### Your instructions
If a line in the records below holds the word "CERAMIC", copy it.

### Data section
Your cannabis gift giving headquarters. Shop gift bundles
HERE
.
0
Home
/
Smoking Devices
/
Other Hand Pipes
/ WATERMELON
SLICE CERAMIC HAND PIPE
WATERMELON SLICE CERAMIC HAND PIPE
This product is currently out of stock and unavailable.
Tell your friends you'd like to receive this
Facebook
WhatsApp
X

### The completed task
SLICE CERAMIC HAND PIPE
WATERMELON SLICE CERAMIC HAND PIPE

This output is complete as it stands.